2:22 pm on Jun 9, 2014 (gmt 0)

10+ Year Member



Hello,

I'm new here and mostly came seeking help. We have a site on which we have taken great efforts to try and make as SEO friendly as we can.

<removed URL>

Nobody in my company is actually a SEO expert, so it's mostly all about documenting and trying things. We were getting some pretty decent results with gradual growing till around the 5th of April were we experienced a sudden drop. We scrambled and wondered what might have been the cause, thinking that maybe it was our <widget> finder that might have been considered "spamming".

<removed URL>

But then, this had been working without any issues for months before the penalty and other websites with similar content didn't seem to have any problems appearing in search engines, so we just weren't really sure.
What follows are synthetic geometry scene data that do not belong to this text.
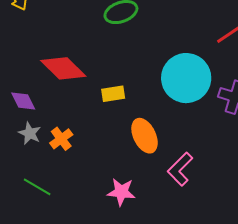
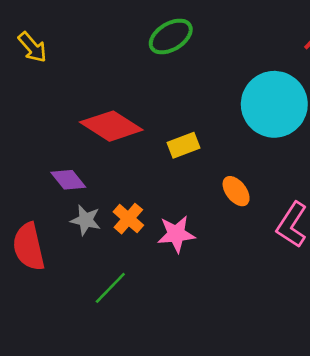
orange ellipse: (145, 136) -> (236, 191), size x0.7
green line: (37, 187) -> (110, 288), turned -64
pink star: (121, 192) -> (176, 234), moved

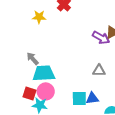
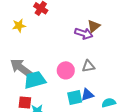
gray arrow: (33, 59) -> (21, 68), size x1.6
pink circle: (46, 91) -> (66, 70), moved

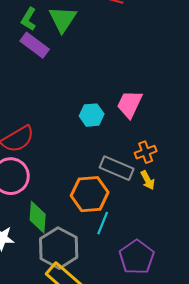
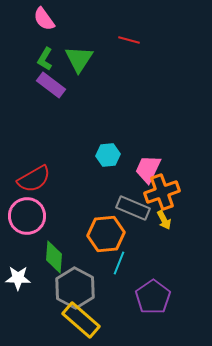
pink trapezoid: (130, 104) -> (148, 169), moved
orange cross: (146, 152) -> (162, 192), size x1.6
We did detect that our most frequent words were a mess because of the googlebot reading google maps incorrectly and making (Not found) be the most prominent word in our site, but we already corrected that and our most used sitewide words now make sense. Anyway, the drop stayed there till around the 20th of May or so when we started recovering our old volume. This seemed to coincide with the deployment of Panda 4.0, so we just kind of assumed that we got a break and our current content was considered appropriate for the new Panda iteration or maybe that google detected we had corrected our most frequent words problem.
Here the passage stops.